Use the entries below to count the lines that hold the word "роботи"; answer with the number only.

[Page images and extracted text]
==*==

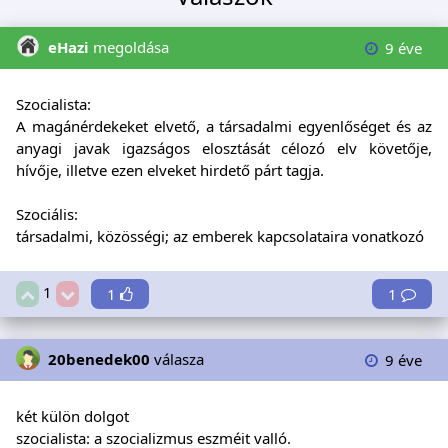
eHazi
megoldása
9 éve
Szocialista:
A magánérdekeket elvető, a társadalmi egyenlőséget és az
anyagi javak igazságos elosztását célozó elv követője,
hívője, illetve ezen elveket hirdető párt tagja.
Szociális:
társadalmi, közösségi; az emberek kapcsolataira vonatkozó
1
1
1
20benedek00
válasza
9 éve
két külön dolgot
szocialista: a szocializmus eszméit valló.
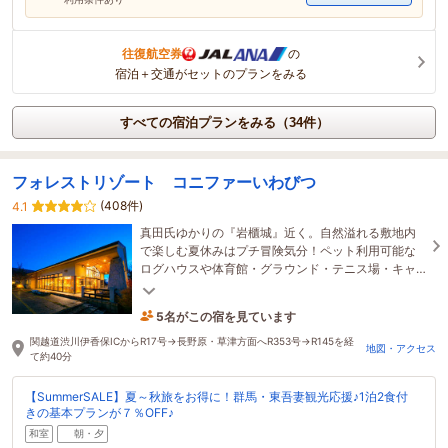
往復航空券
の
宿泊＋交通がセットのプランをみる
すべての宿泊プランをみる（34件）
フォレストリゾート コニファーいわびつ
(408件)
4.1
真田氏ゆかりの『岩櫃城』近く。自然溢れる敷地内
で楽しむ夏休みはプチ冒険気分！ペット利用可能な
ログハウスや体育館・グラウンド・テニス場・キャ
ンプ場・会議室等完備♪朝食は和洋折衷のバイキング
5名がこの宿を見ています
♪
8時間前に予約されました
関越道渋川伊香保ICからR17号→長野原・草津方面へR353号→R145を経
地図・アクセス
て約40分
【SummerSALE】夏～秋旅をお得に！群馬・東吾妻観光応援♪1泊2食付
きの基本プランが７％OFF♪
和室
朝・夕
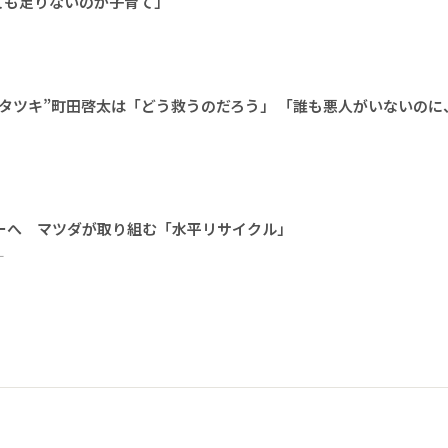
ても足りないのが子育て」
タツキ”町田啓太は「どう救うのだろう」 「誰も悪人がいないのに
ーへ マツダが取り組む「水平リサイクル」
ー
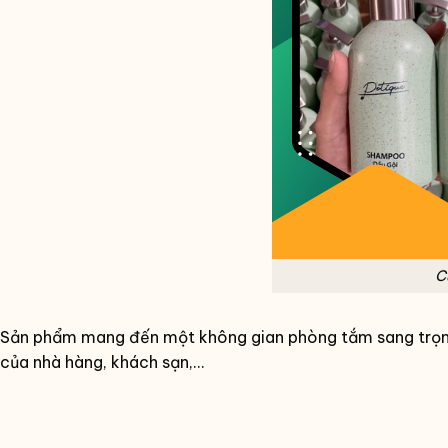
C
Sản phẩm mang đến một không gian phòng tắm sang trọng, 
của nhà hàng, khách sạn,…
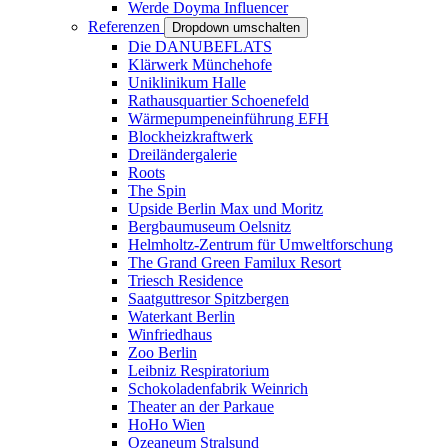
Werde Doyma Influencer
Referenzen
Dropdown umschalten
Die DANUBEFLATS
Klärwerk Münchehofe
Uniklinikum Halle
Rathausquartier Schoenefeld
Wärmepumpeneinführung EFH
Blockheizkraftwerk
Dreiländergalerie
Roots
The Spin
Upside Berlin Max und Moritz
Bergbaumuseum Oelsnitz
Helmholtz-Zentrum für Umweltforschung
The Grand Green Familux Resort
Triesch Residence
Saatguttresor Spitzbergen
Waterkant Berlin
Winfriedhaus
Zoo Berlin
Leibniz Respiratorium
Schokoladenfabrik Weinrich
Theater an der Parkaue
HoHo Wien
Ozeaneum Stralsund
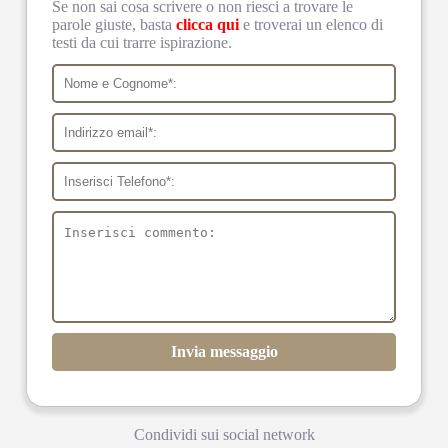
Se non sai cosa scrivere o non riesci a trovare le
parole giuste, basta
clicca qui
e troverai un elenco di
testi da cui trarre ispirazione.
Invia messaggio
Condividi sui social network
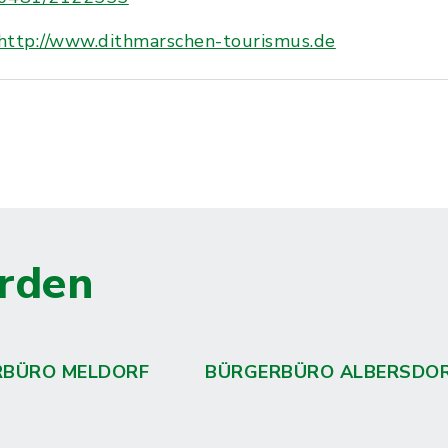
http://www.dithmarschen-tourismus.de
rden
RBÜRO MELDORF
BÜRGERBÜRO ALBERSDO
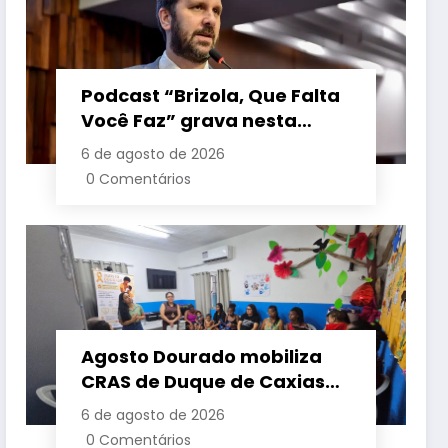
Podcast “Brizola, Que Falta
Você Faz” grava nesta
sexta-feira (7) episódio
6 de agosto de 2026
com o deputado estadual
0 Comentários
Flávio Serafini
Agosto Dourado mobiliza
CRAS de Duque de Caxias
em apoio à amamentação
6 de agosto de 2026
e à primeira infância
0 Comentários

==*==

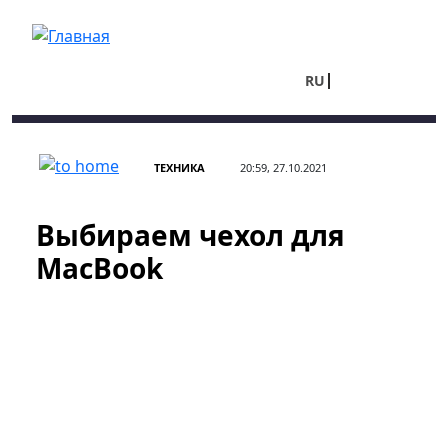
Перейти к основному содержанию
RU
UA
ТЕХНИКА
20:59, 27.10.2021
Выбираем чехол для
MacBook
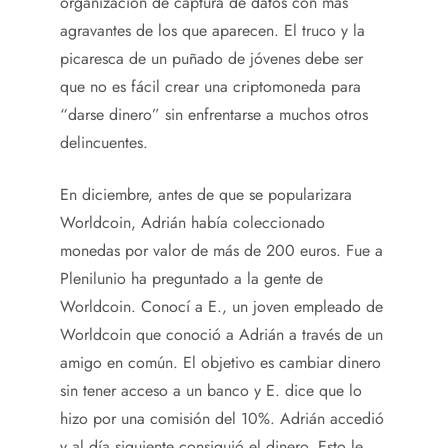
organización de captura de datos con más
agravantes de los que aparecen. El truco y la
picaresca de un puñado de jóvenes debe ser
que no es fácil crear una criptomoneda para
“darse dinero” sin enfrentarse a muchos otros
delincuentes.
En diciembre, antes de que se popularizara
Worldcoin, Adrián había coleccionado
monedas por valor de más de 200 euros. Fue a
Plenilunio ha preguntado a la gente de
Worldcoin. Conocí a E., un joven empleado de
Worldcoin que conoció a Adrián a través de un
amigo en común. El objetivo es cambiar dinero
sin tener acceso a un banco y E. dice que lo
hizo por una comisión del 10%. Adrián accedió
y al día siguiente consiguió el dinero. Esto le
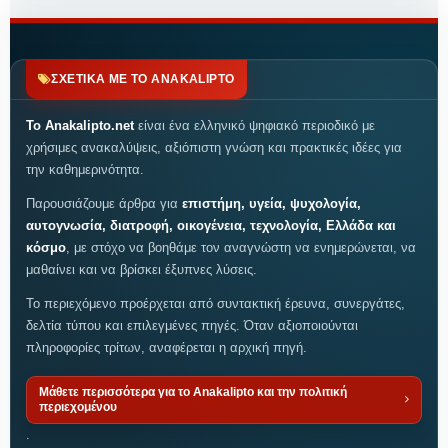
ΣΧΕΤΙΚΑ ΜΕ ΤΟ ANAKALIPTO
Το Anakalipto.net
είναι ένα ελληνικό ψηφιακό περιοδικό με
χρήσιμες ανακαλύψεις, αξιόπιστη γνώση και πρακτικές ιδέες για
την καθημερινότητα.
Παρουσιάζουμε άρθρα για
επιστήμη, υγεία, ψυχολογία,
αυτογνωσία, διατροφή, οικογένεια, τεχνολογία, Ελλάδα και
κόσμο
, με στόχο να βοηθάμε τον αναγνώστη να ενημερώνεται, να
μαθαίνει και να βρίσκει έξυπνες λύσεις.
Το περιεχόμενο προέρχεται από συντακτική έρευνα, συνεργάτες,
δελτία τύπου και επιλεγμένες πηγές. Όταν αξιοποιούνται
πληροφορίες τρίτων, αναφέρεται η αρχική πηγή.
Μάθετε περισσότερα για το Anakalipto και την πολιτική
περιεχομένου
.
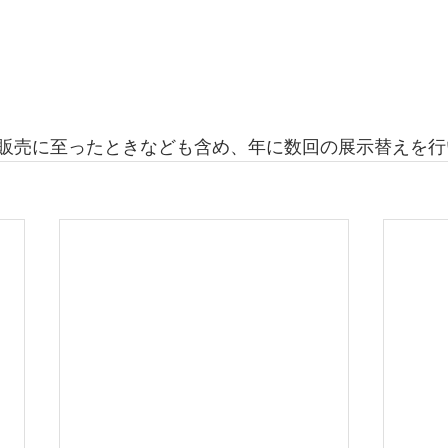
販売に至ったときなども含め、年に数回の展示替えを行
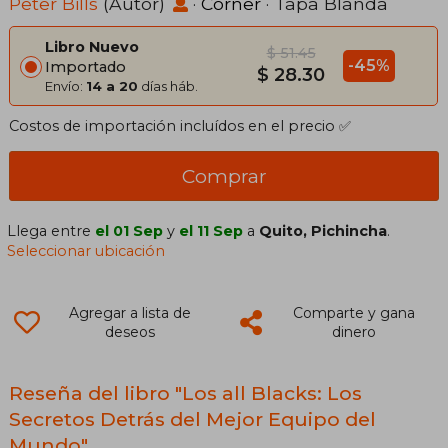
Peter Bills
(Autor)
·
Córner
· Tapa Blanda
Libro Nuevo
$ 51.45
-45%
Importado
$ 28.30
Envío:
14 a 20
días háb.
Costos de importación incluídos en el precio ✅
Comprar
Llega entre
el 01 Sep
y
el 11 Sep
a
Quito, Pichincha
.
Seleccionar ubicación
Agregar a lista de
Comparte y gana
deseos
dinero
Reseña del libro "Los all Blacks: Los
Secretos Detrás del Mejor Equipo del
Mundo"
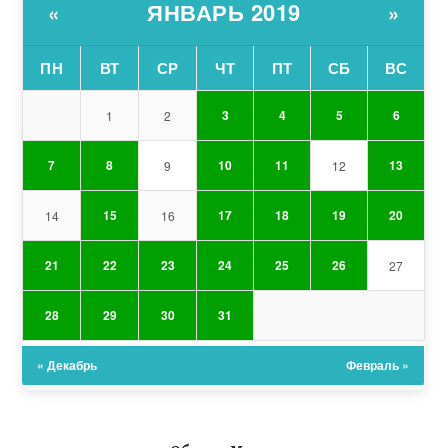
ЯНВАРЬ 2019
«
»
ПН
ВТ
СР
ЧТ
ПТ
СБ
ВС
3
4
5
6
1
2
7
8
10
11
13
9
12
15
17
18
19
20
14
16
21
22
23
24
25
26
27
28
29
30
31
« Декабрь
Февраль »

==*==

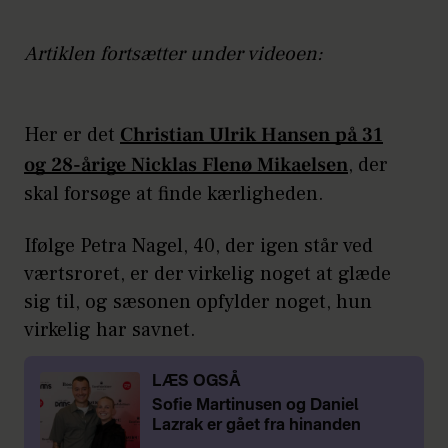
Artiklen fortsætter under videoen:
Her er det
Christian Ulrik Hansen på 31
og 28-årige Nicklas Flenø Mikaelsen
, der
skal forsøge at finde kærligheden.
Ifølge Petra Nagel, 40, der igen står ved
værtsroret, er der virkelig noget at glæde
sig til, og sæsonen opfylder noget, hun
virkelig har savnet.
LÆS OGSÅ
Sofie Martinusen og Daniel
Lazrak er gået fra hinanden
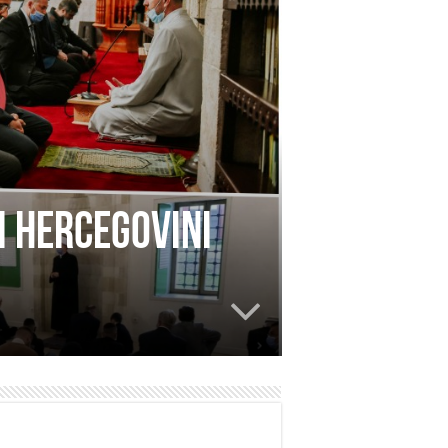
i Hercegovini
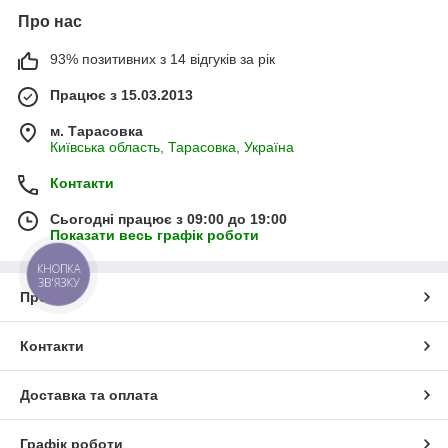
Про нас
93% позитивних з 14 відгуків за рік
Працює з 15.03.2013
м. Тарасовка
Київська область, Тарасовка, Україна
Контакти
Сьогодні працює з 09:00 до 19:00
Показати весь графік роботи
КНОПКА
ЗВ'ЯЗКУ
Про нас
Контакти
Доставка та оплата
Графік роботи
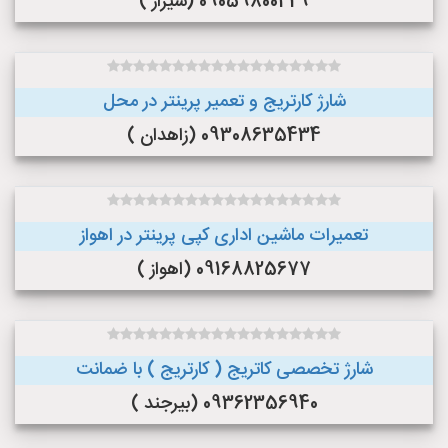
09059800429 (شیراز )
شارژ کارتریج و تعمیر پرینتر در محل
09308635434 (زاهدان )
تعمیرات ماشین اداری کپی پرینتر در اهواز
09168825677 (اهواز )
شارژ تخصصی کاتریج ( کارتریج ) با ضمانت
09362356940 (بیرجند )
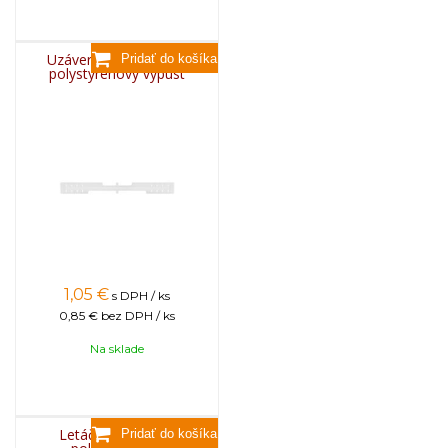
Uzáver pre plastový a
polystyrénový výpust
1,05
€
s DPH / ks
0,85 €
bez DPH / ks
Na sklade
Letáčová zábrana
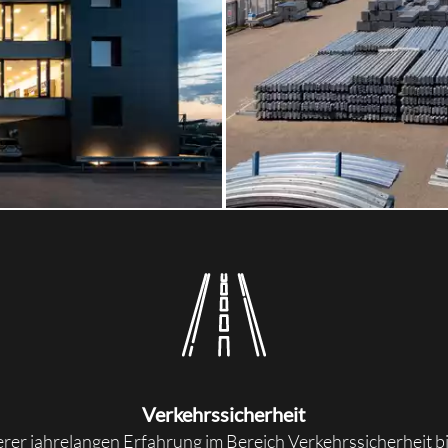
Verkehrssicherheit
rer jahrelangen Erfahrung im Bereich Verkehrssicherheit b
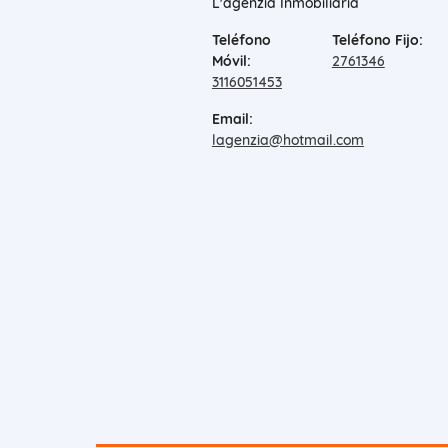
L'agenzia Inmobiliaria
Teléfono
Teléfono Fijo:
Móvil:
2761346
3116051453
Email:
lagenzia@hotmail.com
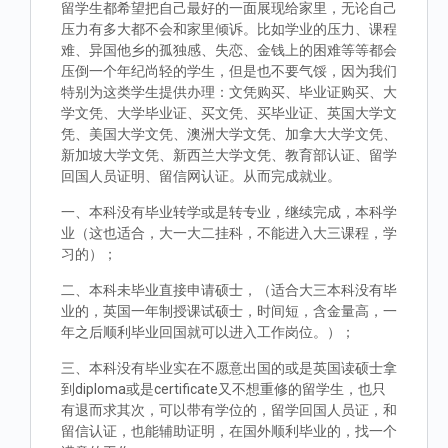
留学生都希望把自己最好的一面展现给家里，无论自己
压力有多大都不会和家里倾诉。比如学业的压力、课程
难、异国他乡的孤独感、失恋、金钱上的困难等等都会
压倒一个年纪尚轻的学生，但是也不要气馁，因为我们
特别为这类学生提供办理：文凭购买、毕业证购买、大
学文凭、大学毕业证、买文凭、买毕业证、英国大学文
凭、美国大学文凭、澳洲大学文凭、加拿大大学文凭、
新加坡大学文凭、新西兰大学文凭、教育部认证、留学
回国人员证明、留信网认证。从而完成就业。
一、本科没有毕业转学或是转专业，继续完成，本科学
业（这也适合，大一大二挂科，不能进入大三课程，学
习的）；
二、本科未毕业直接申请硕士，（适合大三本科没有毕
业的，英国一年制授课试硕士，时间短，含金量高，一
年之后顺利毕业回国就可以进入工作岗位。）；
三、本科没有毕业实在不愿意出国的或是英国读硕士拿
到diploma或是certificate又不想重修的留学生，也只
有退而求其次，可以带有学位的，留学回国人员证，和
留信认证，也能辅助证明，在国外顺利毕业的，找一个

==*==

* **FINISHED EXERCISE**:
2